Krendal runs into Stoker's team and is initially hostile to them, but they decide to work together after fleeing from Leech. She confesses that she is a double agent working to acquire Leech's serum for the U.S. government to use in creating supersoldiers. Meanwhile, Leech finds Deaver in his limousine and exacts revenge by decapitating him.

To prevent Leech from escaping into the outside world, Vince and Krendal lure him back into the tunnels while Otis and Sam retrieve construction equipment to fight him. Krendal injures her leg while setting explosives, and sacrifices herself so Vince can carry out the rest of the plan. Vince, Sam and Otis kill Leech by cutting into his arms, chest and head with their power tools, but the timers on the explosives run out before they can leave, killing Otis while Vince and Sam barely survive.

Vince wakes up in a military hospital a week later, where he learns he and Sam were contaminated by Leech's serum via his blood as they killed him.

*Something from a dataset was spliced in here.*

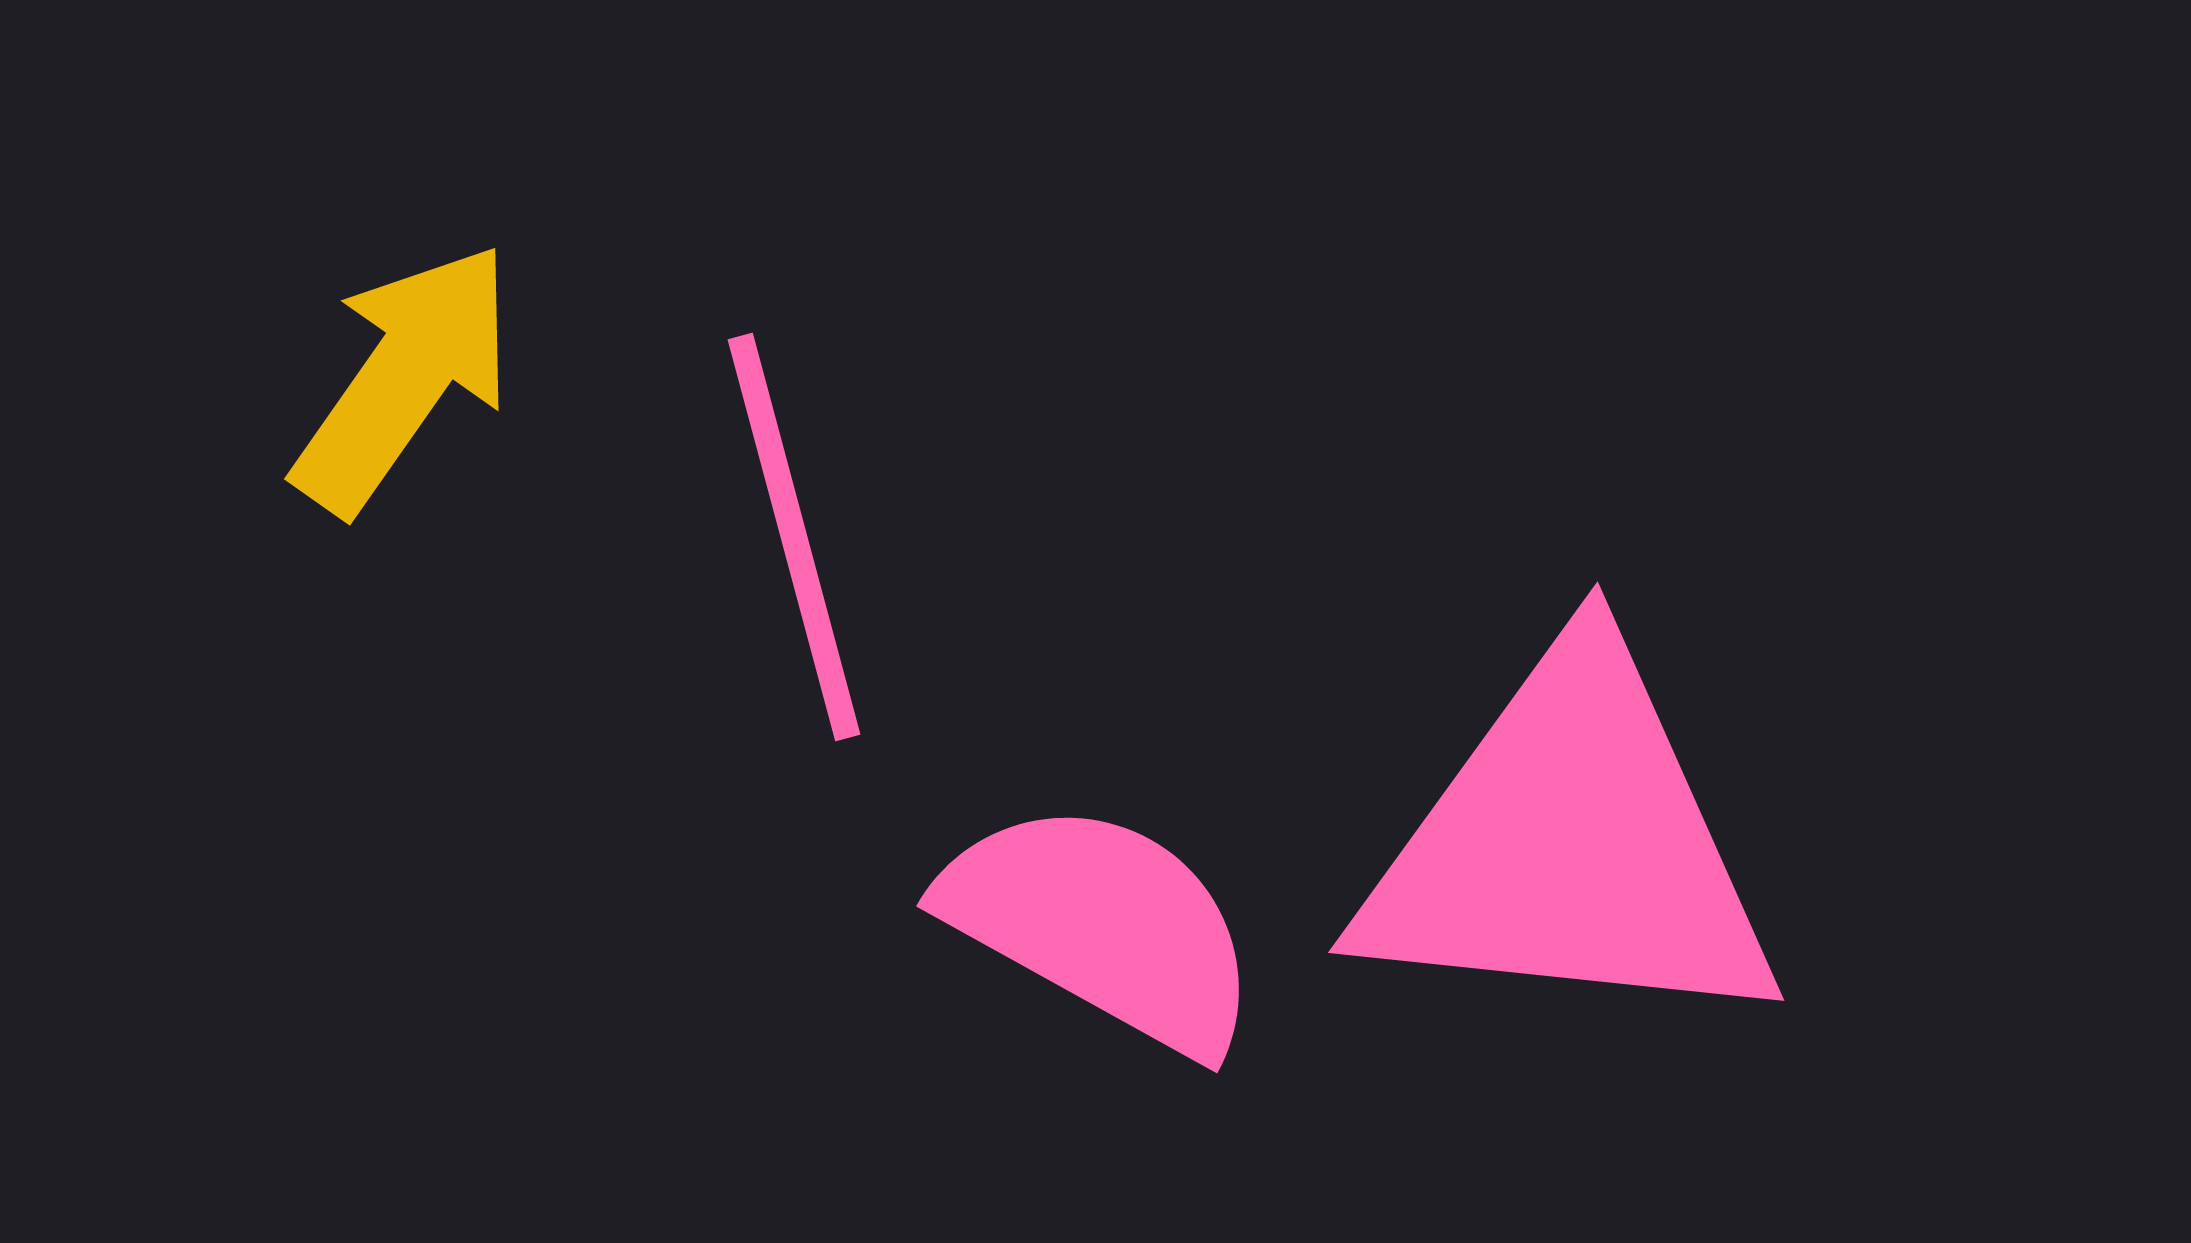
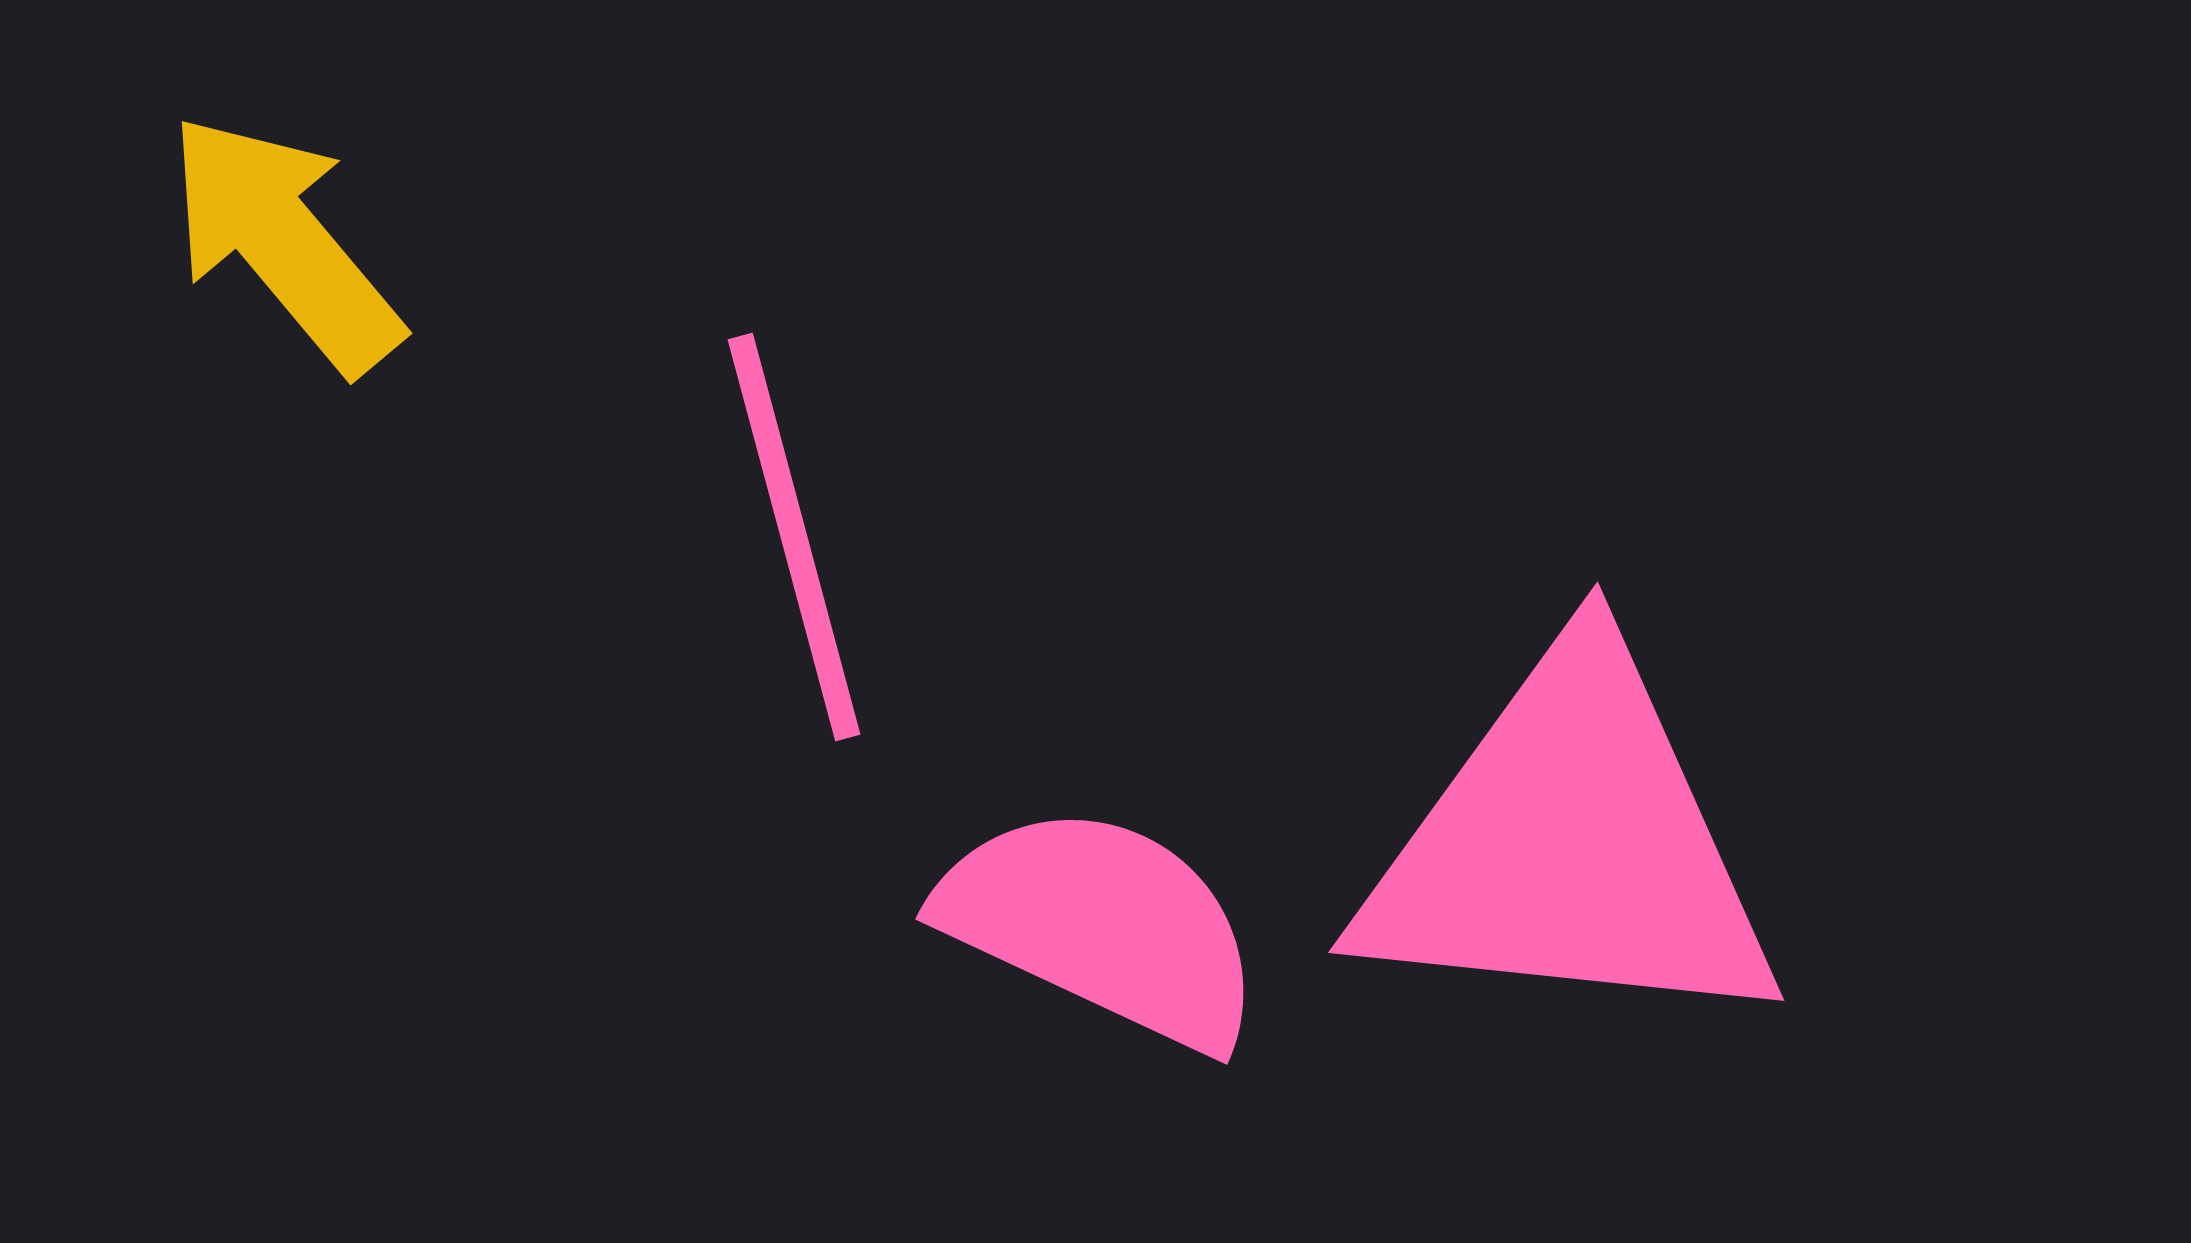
yellow arrow: moved 120 px left, 135 px up; rotated 75 degrees counterclockwise
pink semicircle: rotated 4 degrees counterclockwise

The doctor connects Vince to an intravenous drip of the protein formula before leaving the room, while Vince cries out from the pain of his overwhelming hunger as the serum's effects take hold of him.

==Cast==

- Tom Sizemore as Vince Stoker
- Wendy Anderson as Krendal
- Richard Fitzpatrick as Charles Deaver
- Amber Cull as Sam
- Martin Roach as Otis
- Joe Dinicol as Callum
- James Binkley as Nathaniel Leech
- Simon Northwood as Wilkes

==Production==

It was reported that the film's lead actor Tom Sizemore walked out before filming could be completed. The actor later returned to finish filming his remaining scenes.

==Release==
On March 30, 2007 the film's distributors posted an exclusive clip from the film on BDTV in order to promote the film's direct to video release later that year.
Peace Arch Entertainment and Genius Entertainment released the film unrated on DVD on April 3, 2007.

==Reception==
Steve Barton from Dread Central criticized the film's paper-thin story, and lack of sense, but also stated, "While certainly not a defining moment in terms of our genre, Bottom Feeder does enough right to keep even the most jaded viewer at least semi-entertained". Dave Murray from Arrow in the Head gave the film a score of 2/4, commending the film's acting, camerawork, setting, monster design, and twist ending. Murray concluded by stating that the film was "Recommended for fans of old school, mutant creature survival horror". Mike Long from DVD Talk noted that the film "struggles when the monster isn't on-screen", criticizing the film's opening as having "too much plot", lack of likable characters, and sense of repetition while the characters were in the tunnels. Long did, however, commend Anderson's and Fitzpatrick's performances, also stating that the film "never pretends to be anything more than a monster movie".

Digital Retribution.com awarded the film a score of three out of five stating, "Bottom Feeder is not as entertaining (or expensive) as Tom Sizemore's first star vehicle, The Relic, but fans of low budget creature features should find just enough here to keep them happy. Those who prefer complex plotting, slick production values, and non-mutating characters should probably try something else". Terror Hook.com gave the film a positive review applauding the film's acting, gore, and creature effects.